Amazon is holding a crucial retail technology meeting today to address recent service outages, some linked to errors from AI-assisted coding. Dave Treadwell, the senior vice president overseeing the technical foundations of Amazon’s website, informed employees that the “This Week in Stores Tech” (TWiST) meeting will deeply examine “some of the issues that got us here.” The meeting began at 12:30 p.m. ET.
Treadwell openly acknowledged the recent problems. He wrote in a memo to employees, “Folks – as you likely know, the availability of the site and related infrastructure has not been good recently.” He shifted the meeting’s focus due to the rise of “Sev 1s,” which are severe incidents causing outages or performance issues in critical systems.
Amazon experienced four such high-severity incidents within a week, Treadwell revealed. He emphasized the necessity of this deep dive to “regain our strong availability posture.” An Amazon spokesperson confirmed that TWiST is a regular meeting where retail tech leaders review store operations and performance, including website and app availability.
This meeting follows a significant malfunction last week where Amazon’s online store experienced problems for about six hours on Thursday. Users couldn’t check out, access account information, or see product prices. Amazon attributed these issues to a “software code deployment.”
Amazon, along with its major cloud rivals, is heavily investing in infrastructure to handle the growing demand for artificial intelligence services, which require substantial computing power. Last month, Amazon announced plans for $200 billion in capital expenditures this year, surpassing all its tech competitors.

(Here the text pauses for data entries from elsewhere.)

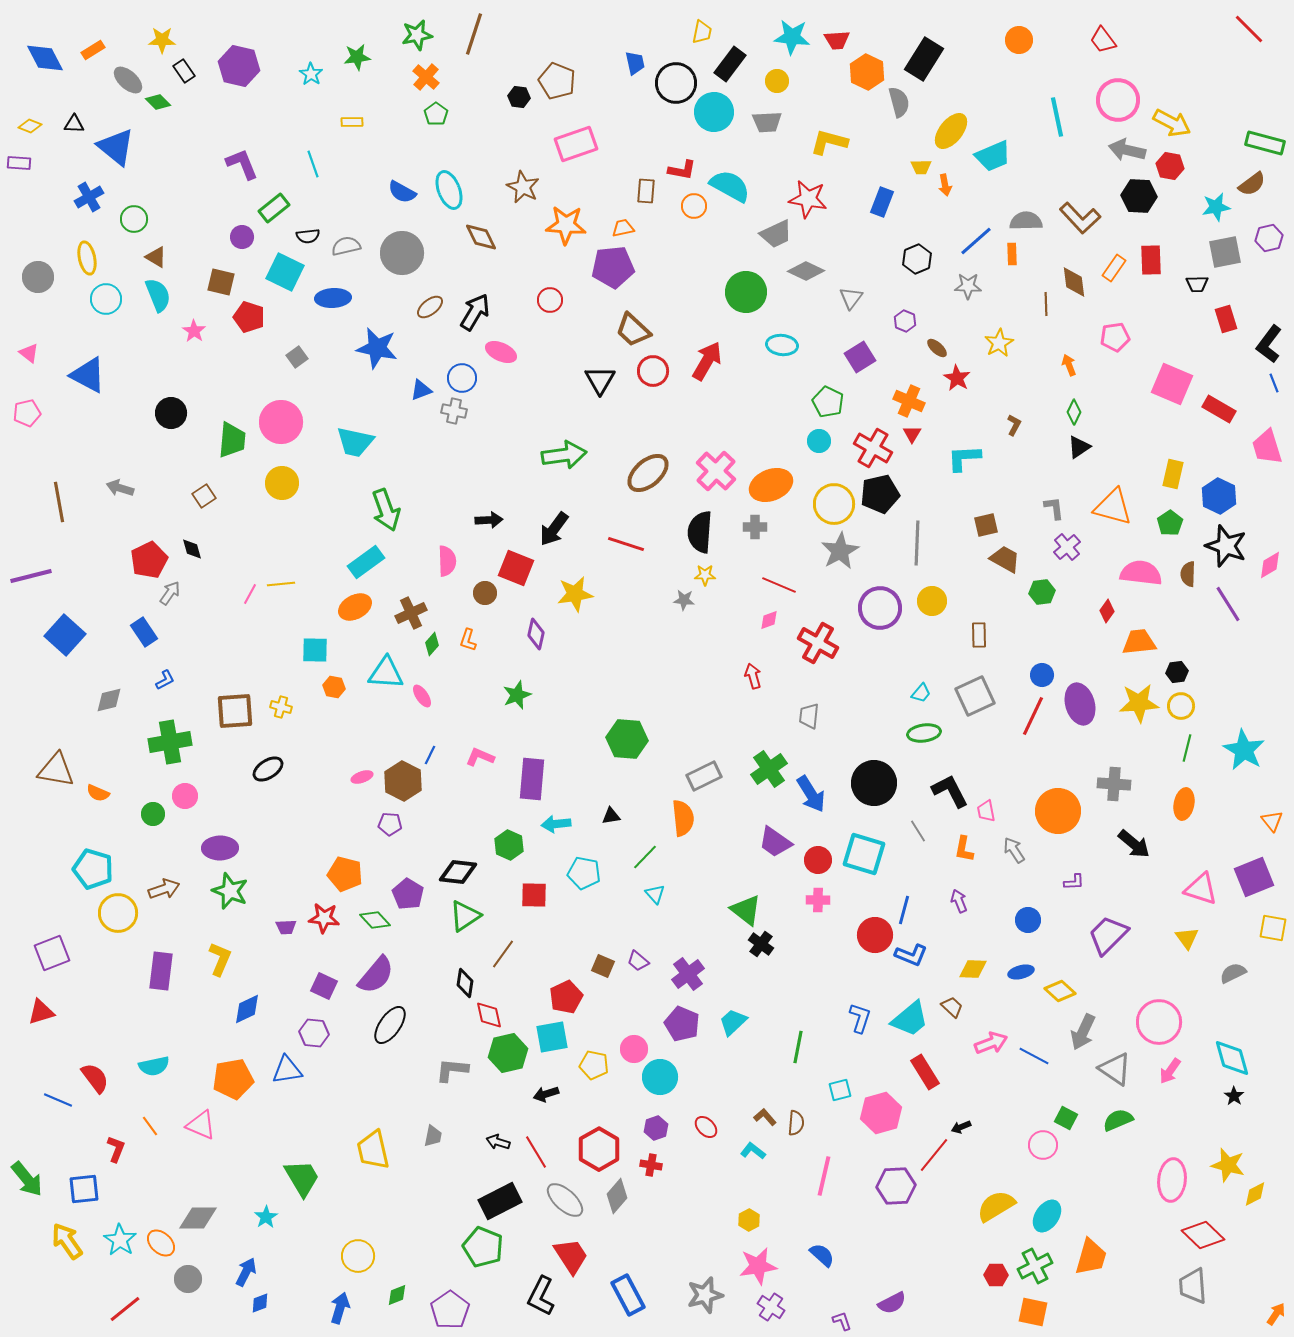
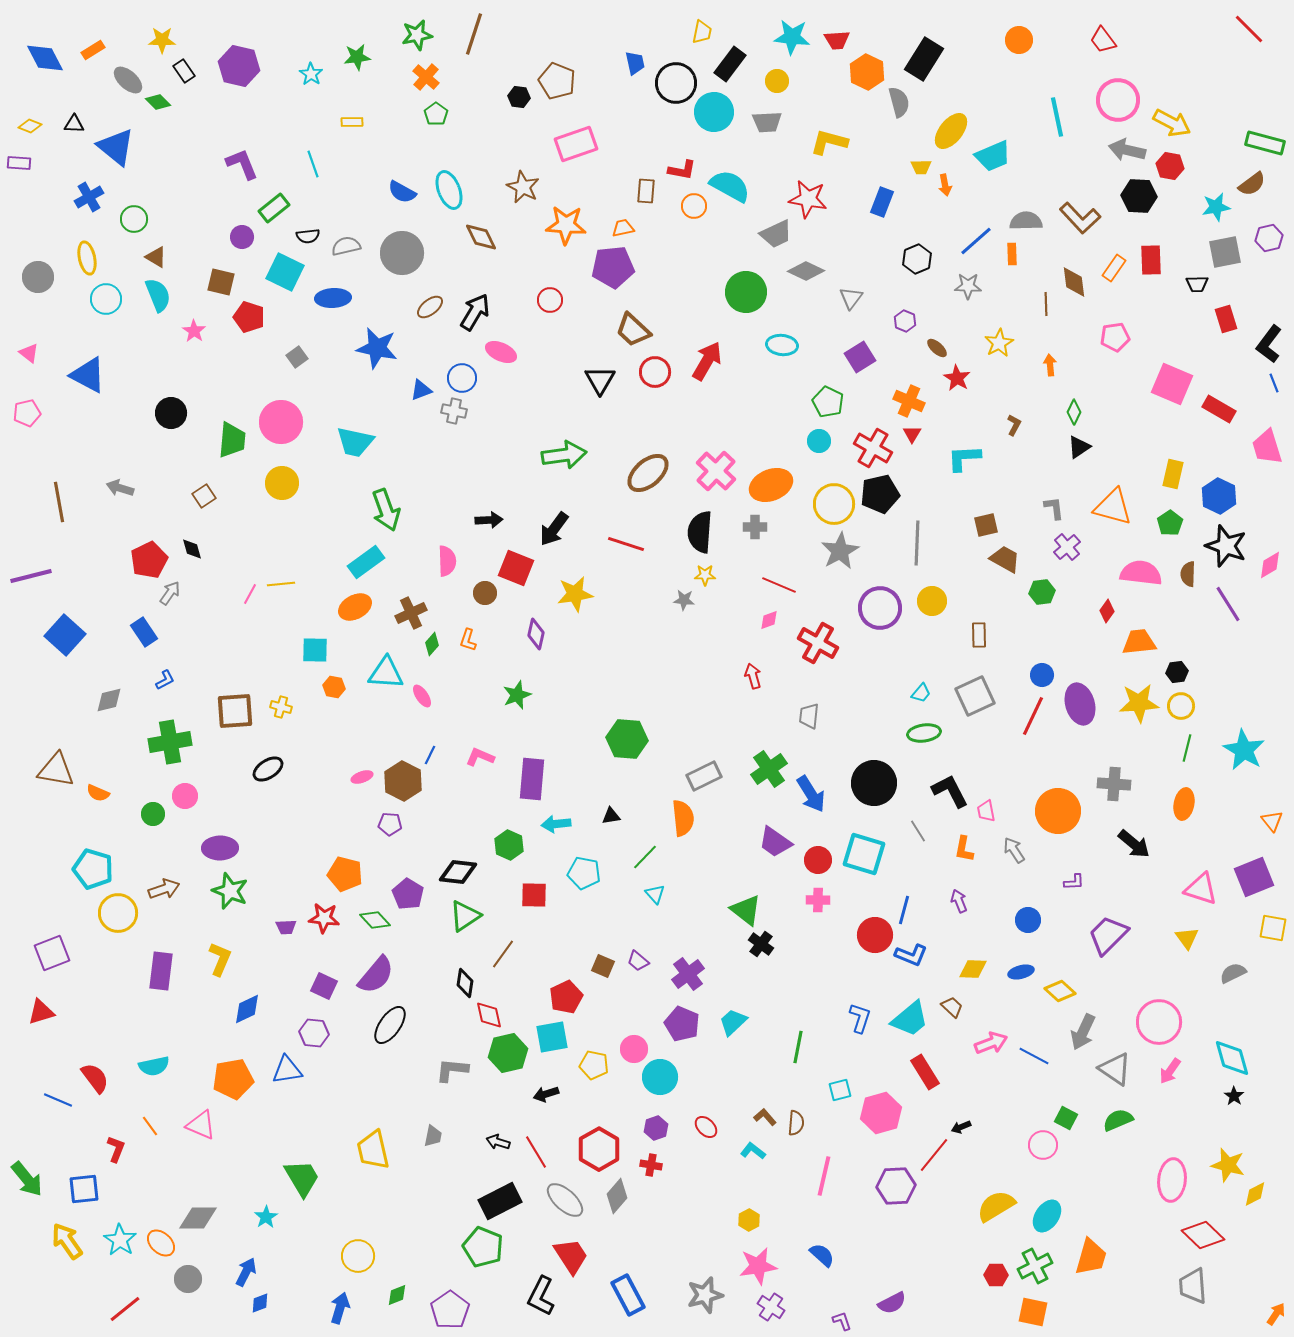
orange arrow at (1069, 365): moved 19 px left; rotated 15 degrees clockwise
red circle at (653, 371): moved 2 px right, 1 px down
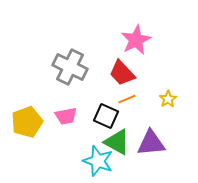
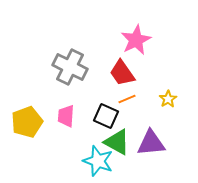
red trapezoid: rotated 8 degrees clockwise
pink trapezoid: rotated 105 degrees clockwise
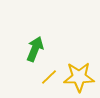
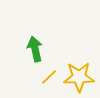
green arrow: rotated 35 degrees counterclockwise
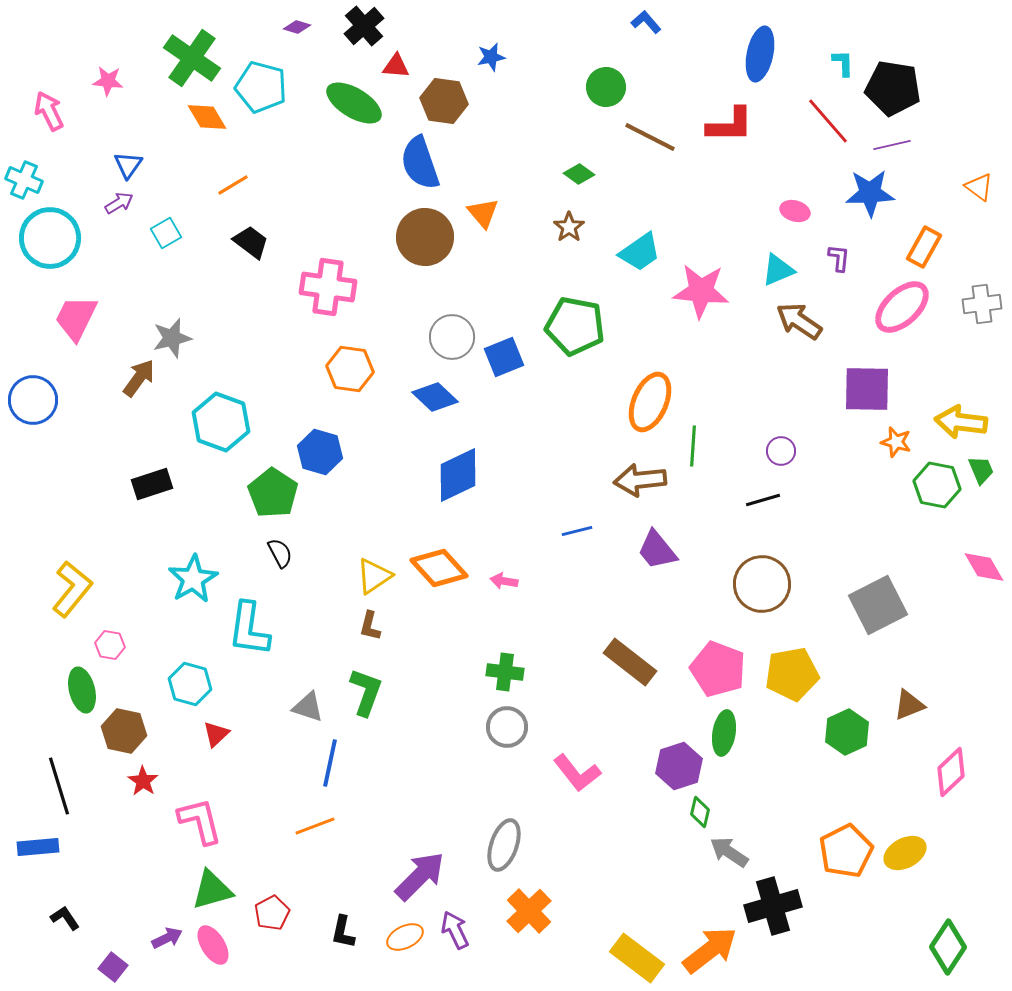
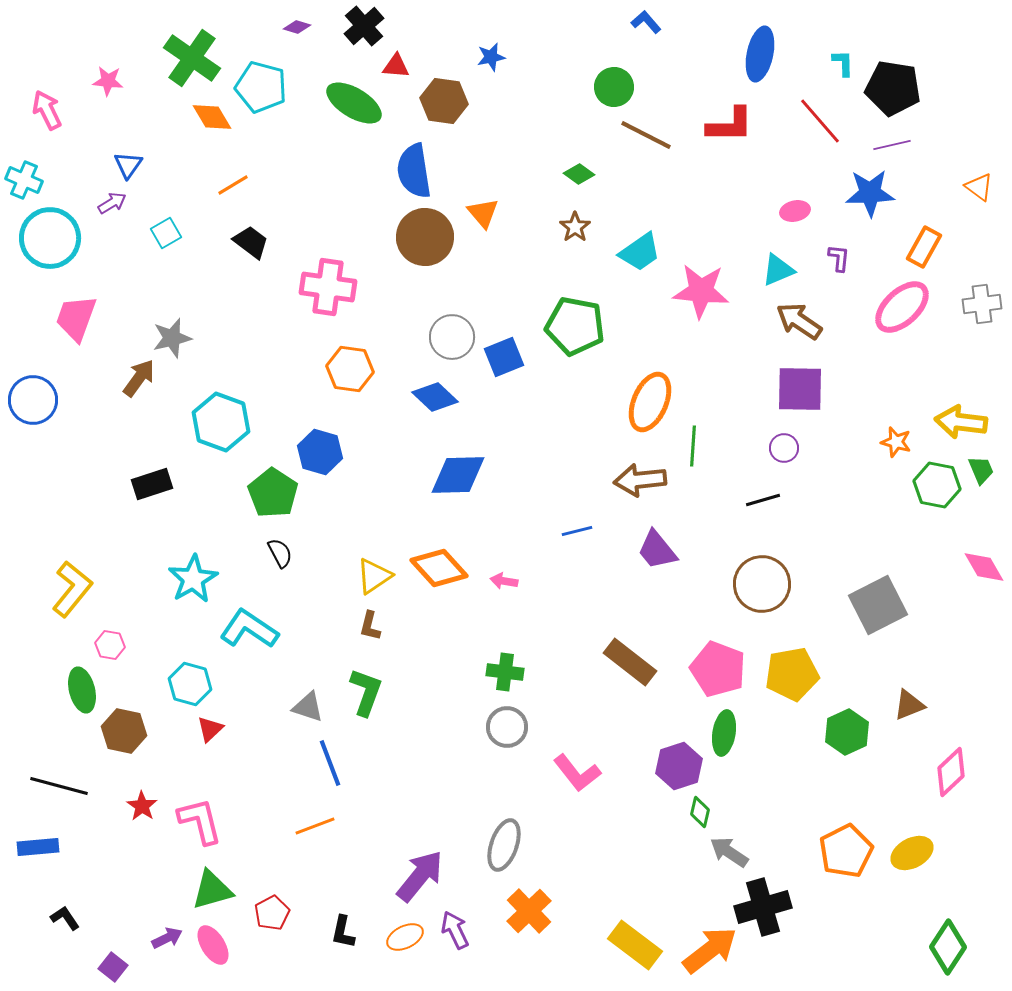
green circle at (606, 87): moved 8 px right
pink arrow at (49, 111): moved 2 px left, 1 px up
orange diamond at (207, 117): moved 5 px right
red line at (828, 121): moved 8 px left
brown line at (650, 137): moved 4 px left, 2 px up
blue semicircle at (420, 163): moved 6 px left, 8 px down; rotated 10 degrees clockwise
purple arrow at (119, 203): moved 7 px left
pink ellipse at (795, 211): rotated 28 degrees counterclockwise
brown star at (569, 227): moved 6 px right
pink trapezoid at (76, 318): rotated 6 degrees counterclockwise
purple square at (867, 389): moved 67 px left
purple circle at (781, 451): moved 3 px right, 3 px up
blue diamond at (458, 475): rotated 24 degrees clockwise
cyan L-shape at (249, 629): rotated 116 degrees clockwise
red triangle at (216, 734): moved 6 px left, 5 px up
blue line at (330, 763): rotated 33 degrees counterclockwise
red star at (143, 781): moved 1 px left, 25 px down
black line at (59, 786): rotated 58 degrees counterclockwise
yellow ellipse at (905, 853): moved 7 px right
purple arrow at (420, 876): rotated 6 degrees counterclockwise
black cross at (773, 906): moved 10 px left, 1 px down
yellow rectangle at (637, 958): moved 2 px left, 13 px up
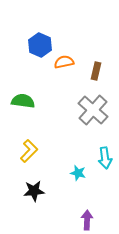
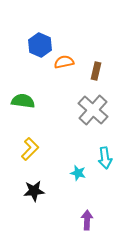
yellow L-shape: moved 1 px right, 2 px up
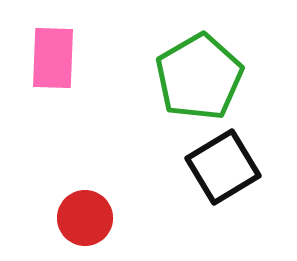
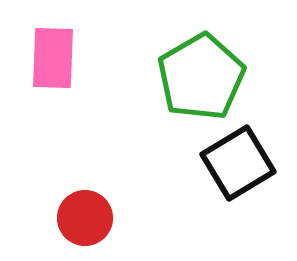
green pentagon: moved 2 px right
black square: moved 15 px right, 4 px up
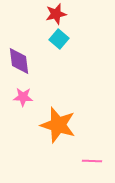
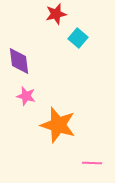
cyan square: moved 19 px right, 1 px up
pink star: moved 3 px right, 1 px up; rotated 12 degrees clockwise
pink line: moved 2 px down
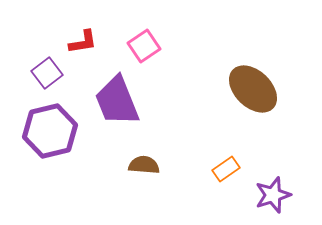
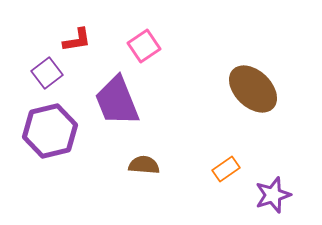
red L-shape: moved 6 px left, 2 px up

Despite these massive AI investments, Amazon continues to cut jobs. The company laid off approximately 16,000 corporate workers in January, following an earlier round of roughly 14,000 job cuts in October. In total, Amazon eliminated over 27,000 employee roles between 2022 and 2023.
In a separate memo, Treadwell specifically pointed to “genAI-assisted changes” as a factor contributing to recent incidents, dating back to the third quarter of 2025. He noted that “GenAI tools supplementing or accelerating production change instructions” led to “unsafe practices,” among other issues. Treadwell admitted that the “best practices and safeguards” for generative AI use are still developing.
Amazon plans to strengthen various safeguards to prevent future problems. This includes requiring more senior engineers to review “GenAI-assisted” production changes made by less experienced staff. Treadwell stated, “We are implementing temporary safety practices which will introduce controlled friction to changes in the most important parts of the Retail experience.” He added that they will also invest in “more durable solutions including both deterministic and agentic safeguards.”
Amazon Web Services (AWS) has also faced several outages recently. However, Amazon clarified that AWS was not involved in the specific incidents Treadwell referenced. For example, AWS experienced an outage in December that affected a cost management feature for an extended period, reportedly after engineers allowed its Kiro AI coding tool to make changes. At the time, Amazon stated the outage was due to “user error,” not AI.